Steering Committee taps Garbarino to serve as Homeland Security chair
Published in Political News
WASHINGTON — The House Republican Steering Committee late Monday recommended Rep. Andrew Garbarino of New York to succeed Mark E. Green to chair the House Homeland Security Committee.
Garbarino, who currently chairs the committee’s Cybersecurity and Infrastructure Protection subcommittee, beat three other candidates who sought the gavel: Michael Guest of Mississippi, Carlos Gimenez of Florida and Clay Higgins of Louisiana.
Though seventh in line in GOP seniority, Garbarino is considered a close ally of Speaker Mike Johnson. He’s also a member of the steering committee.
He was selected on the second ballot. The full GOP conference will need to ratify his selection.
Garbarino, 40, whose district includes Long Island, is a member of the Problem Solvers Caucus, a group equally split between Republicans and Democrats, as well as the Republican Main Street Caucus, a 60-plus member bloc of center-right lawmakers.

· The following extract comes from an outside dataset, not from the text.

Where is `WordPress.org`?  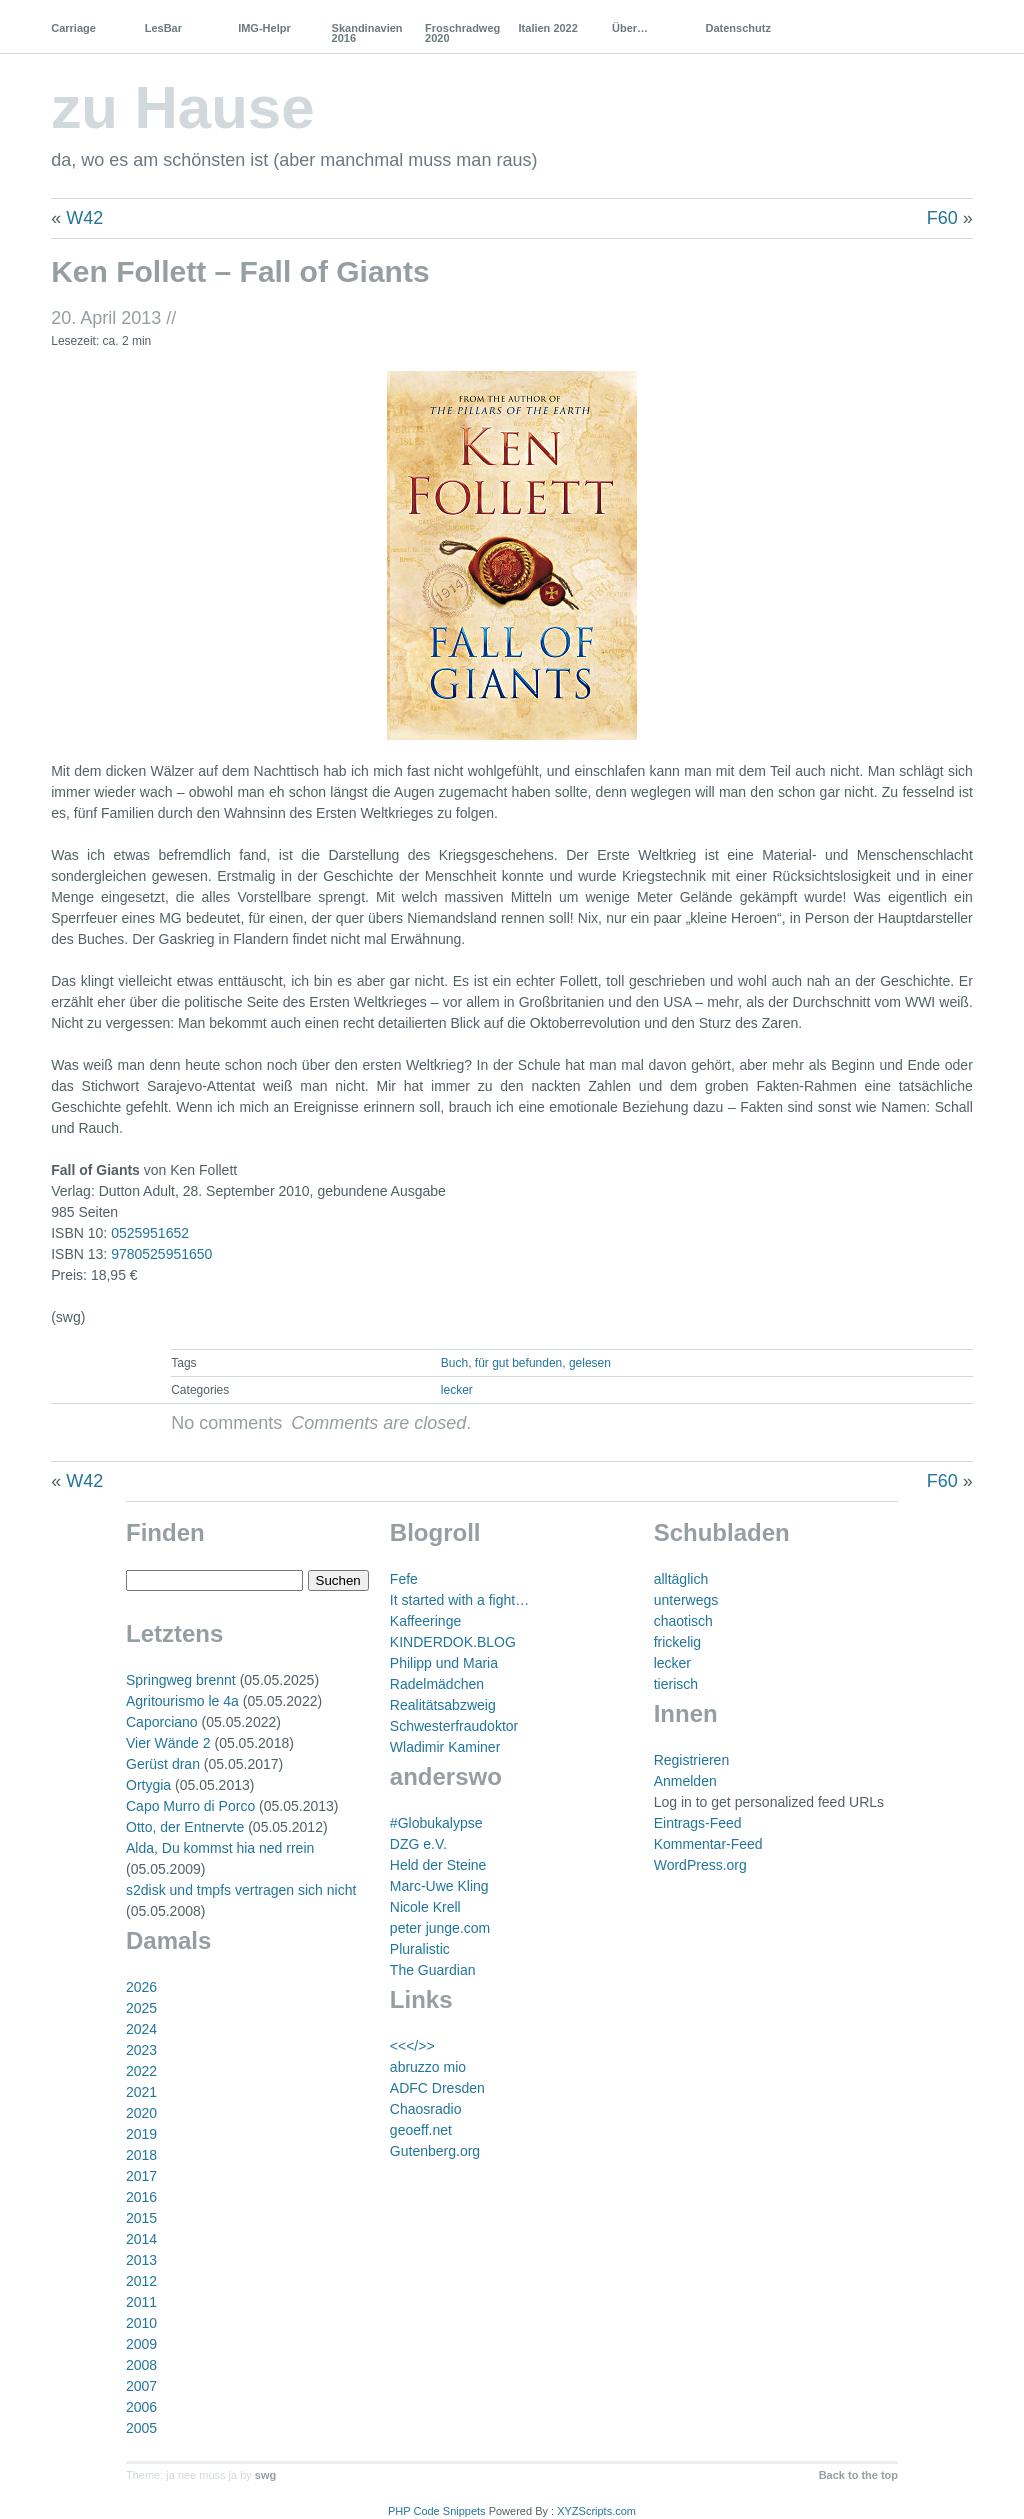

He has served on the Homeland Security Committee since his freshman term and was almost immediately elevated to the top Republican slot on the Cybersecurity subcommittee. He got the subcommittee gavel at the start of the 118th Congress when Republicans took over the House majority.
As subcommittee chairman, Garbarino focused on cyber attacks in critical sectors, including one that affected hospitals in several states in summer 2023. In 2024, he was one of the managers appointed by the House to conduct the impeachment proceedings of then Homeland Security Secretary Alejandro N. Mayorkas.
His predecessor as chairman, Green, a Tennessee Republican, announced in June that he would resign from Congress after the House vote on the reconciliation package. In a coincidence, Garbarino’s predecessor in Congress, Peter T. King, was also a previous chairman of the committee.
The new chairman takes the gavel just weeks after Congress infused the Trump administration with $170 billion as part of the reconciliation law to implement its immigration enforcement priorities.
The chair will be charged with oversight of the executive branch on immigration enforcement, as well as consideration of new legislative language tightening border security rules.
The committee was created in the aftermath of the Sept. 11 terrorist attacks as a select committee tasked with oversight of the Department of Homeland Security. It was made a permanent committee in January 2005.